If access routers in future all-IP based wireless networks are restricted to perform network layer functions only, we investigate the design of intelligent routers, called dynamic mobility anchor points (DMAPs), to implement per-user regional management in IP wireless networks. These DMAPs are access routers (ARs) chosen by individual MNs to act as regional routers to reduce the signaling overhead for intra-regional movements. The DMAP domain size is based on a MN's mobility and service characteristics. A MN optimally determines when and where to launch a DMAP to minimize the network cost in serving the user's mobility and service management operations. We show that there exists an optimal DMAP domain size for each individual MN. We also demonstrate that the DMAP design can easily support failure recovery because of the flexibility of allowing a MN to choose any AR to be the DMAP for mobility and service management.
If access routers are powerful and flexible in future all-IP based networks to perform network-layer and application-layer functions, we propose the use of per-user proxies that can run on access routers. The user proxies can carry service context information such as cached data items and Web processing objects, and perform context-aware functions such as content adaptation for services engaged by the MN to help application executions. We investigate a proxy-based integrated mobility and service management architecture (IMSA) under which a client-side proxy is created on a per-user basis to serve as a gateway between a MN and all services engaged by the MN. Leveraging Mobile IP with route optimization, the proxy runs on an access router and cooperates with the home agent and foreign agent of the MN to maintain the location information of the MN to facilitate data delivery by services engaged by the MN. Further, the proxy optimally determines when to move with the MN so as to minimize the network cost associated with the user's mobility and service management operations.

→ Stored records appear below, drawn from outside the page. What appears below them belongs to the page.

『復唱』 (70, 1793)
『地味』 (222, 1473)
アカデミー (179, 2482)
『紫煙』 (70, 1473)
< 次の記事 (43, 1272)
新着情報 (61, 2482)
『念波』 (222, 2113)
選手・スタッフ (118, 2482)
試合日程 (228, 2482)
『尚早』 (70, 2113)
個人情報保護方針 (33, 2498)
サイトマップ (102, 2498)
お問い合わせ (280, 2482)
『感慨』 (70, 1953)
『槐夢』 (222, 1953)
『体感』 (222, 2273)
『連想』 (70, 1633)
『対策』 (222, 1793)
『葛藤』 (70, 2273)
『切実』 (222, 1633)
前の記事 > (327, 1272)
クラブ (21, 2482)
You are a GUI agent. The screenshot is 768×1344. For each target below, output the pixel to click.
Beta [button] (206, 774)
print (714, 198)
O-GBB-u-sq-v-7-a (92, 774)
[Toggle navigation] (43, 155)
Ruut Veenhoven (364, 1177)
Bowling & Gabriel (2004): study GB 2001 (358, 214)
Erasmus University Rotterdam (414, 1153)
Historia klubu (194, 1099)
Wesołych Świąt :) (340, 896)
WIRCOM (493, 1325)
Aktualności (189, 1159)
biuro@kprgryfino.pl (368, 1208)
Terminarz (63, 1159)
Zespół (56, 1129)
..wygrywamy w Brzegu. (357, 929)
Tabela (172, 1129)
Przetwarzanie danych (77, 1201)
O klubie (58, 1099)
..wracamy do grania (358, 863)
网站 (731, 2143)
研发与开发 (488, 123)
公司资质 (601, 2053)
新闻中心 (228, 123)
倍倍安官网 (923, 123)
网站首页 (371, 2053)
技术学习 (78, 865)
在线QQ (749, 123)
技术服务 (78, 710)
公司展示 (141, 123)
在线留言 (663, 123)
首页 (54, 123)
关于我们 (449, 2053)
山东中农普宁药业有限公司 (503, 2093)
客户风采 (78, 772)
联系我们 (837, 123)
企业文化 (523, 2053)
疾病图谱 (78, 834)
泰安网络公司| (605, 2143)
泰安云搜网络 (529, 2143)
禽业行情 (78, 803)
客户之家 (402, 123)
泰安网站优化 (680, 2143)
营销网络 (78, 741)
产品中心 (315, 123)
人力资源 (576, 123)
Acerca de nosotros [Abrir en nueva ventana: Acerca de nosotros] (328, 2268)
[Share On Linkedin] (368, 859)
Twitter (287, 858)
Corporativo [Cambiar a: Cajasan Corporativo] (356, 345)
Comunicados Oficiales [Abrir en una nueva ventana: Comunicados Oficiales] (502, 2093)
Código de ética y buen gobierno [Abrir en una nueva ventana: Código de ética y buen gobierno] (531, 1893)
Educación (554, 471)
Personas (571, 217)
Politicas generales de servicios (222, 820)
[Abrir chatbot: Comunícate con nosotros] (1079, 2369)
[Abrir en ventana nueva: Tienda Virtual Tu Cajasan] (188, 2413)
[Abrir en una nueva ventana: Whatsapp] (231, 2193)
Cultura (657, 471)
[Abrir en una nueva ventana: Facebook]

Finally we investigate a proxy-based integrated cache consistency and mobility management scheme called PICMM to support client-server query-based mobile applications, to improve query performance, the MN stores frequently used data in its cache. The MN's proxy receives invalidation reports or updated data objects from application servers, i.e., corresponding nodes (Cans) for cached data objects stored in the MN. If the MN is connected, the proxy will forward invalidation reports or fresh data objects to the MN. If the MN is disconnected, the proxy will store the invalidation reports or fresh data objects, and, once the MN is reconnected, the proxy will forward the latest cache invalidation report or data objects to the MN. We show that there is an optimal ``service area'' under which the overall cost due to query processing, cache consistency management and mobility management is minimized. To further reduce network traffic, we develop a threshold-based hybrid cache consistency management policy such that whenever a data object is updated at the server, the server sends an invalidation report to the MN through the proxy to invalidate the cached data object only if the size of the data object exceeds the given threshold. Otherwise, the server sends a fresh copy of the data object through the proxy to the MN. We identify the best ``threshold'' value that would minimize the overall network cost.
We develop mathematical models to analyze performance characteristics of DMAP, IMSA and PICMM developed in the dissertation research and demonstrate that they outperform existing schemes that do not consider integrated mobility and service management or that use static regional routers to serve all MNs in the system. The analytical results obtained are validated through extensive simulation. We conclude that integrated mobility and service management can greatly reduce the overall network cost for mobile multimedia and database applications, especially when the application's data service rate is high compared with the MN's mobility rate. / Ph. D.